Question: Presented below is a list of items that could be included in the intangible assets section of the balance sheet. 1. Cost of purchasing a
Presented below is a list of items that could be included in the intangible assets section of the balance sheet.
1. Cost of purchasing a patent from an inventor.
2. Unrecovered costs of a successful legal suit to protect the patent.
3. Cost of purchasing a copyright.
4. Long-term receivables.
5. Cost of purchasing a trademark.
6. Cost of developing a trademark.
7. Research and development costs.
8. Cost of conceptual formulation of possible product alternatives.
9. Legal costs incurred in securing a patent.
10. Cost of developing a patent.
11. Timberland.
12. Lease prepayment (6 months’ rent paid in advance).

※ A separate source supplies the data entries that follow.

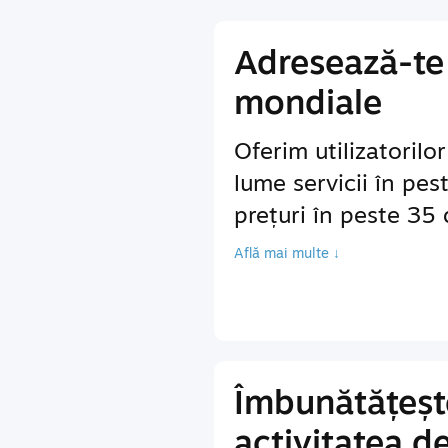
Adresează-te 
mondiale
Oferim utilizatorilo
lume servicii în pes
prețuri în peste 35
Află mai multe ↓
Îmbunătățeșt
activitatea d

13. Cost of searching for applications of new research findings.
14. Operating losses incurred in the start-up of a business.
15. Purchase cost of a franchise.
16. Goodwill generated internally.
17. Goodwill acquired in the purchase of a business.

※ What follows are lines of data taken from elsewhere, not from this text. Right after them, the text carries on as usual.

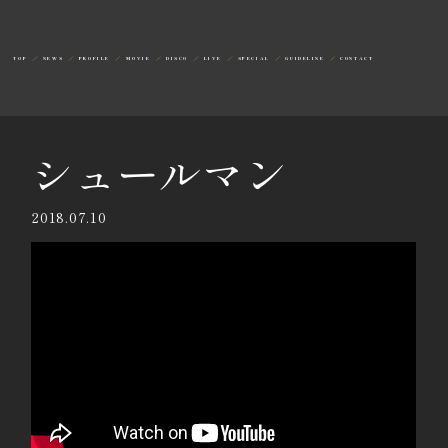
TOP
NEWS
PROFILE
MOVIE
DISCO
LIVE
SPECIAL
GUIDELINE
CONTACT
シュールマン
2018.07.10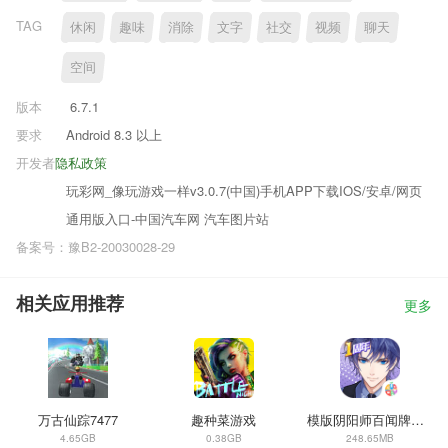
TAG
休闲
趣味
消除
文字
社交
视频
聊天
空间
版本
6.7.1
要求
Android 8.3 以上
开发者
隐私政策
玩彩网_像玩游戏一样v3.0.7(中国)手机APP下载IOS/安卓/网页
通用版入口-中国汽车网 汽车图片站
备案号：豫B2-20030028-29
相关应用推荐
更多
万古仙踪7477
趣种菜游戏
模版阴阳师百闻牌彼岸花
4.65GB
0.38GB
248.65MB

18. Cost of testing in search for product alternatives.
19. Training costs incurred in start-up of new operation.
20. Costs incurred in the formation of a corporation.

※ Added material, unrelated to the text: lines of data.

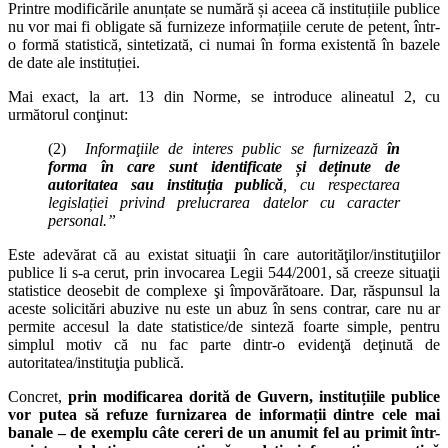
Printre modificările anunțate se numără și aceea că instituțiile publice
nu vor mai fi obligate să furnizeze informațiile cerute de petent, într-
o formă statistică, sintetizată, ci numai în forma existentă în bazele
de date ale instituției.
Mai exact, la art. 13 din Norme, se introduce alineatul 2, cu
următorul conţinut:
(2)
Informaţiile de interes public se furnizează
în
forma în care sunt identificate și deținute de
autoritatea sau instituția publică
, cu respectarea
legislației privind prelucrarea datelor cu caracter
personal.”
Este adevărat că au existat situaţii în care autorităţilor/instituţiilor
publice li s-a cerut, prin invocarea Legii 544/2001, să creeze situaţii
statistice deosebit de complexe şi împovărătoare. Dar, răspunsul la
aceste solicitări abuzive nu este un abuz în sens contrar, care nu ar
permite accesul la date statistice/de sinteză foarte simple, pentru
simplul motiv că nu fac parte dintr-o evidenţă deţinută de
autoritatea/instituţia publică.
Concret,
prin modificarea dorită de Guvern, instituțiile publice
vor putea să refuze furnizarea de informații dintre cele mai
banale – de exemplu câte cereri de un anumit fel au primit într-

21. Cost of equipment obtained.
22. Cost of engineering activity required to advance the design of a product to the manufacturing stage.
23. Investment in a subsidiary company.
Instructions
(a) Indicate which items on the list above would generally be reported as intangible assets in the balance sheet.
(b) Indicate how, if at all, the items not reportable as intangible assets would be reported in the financial statements.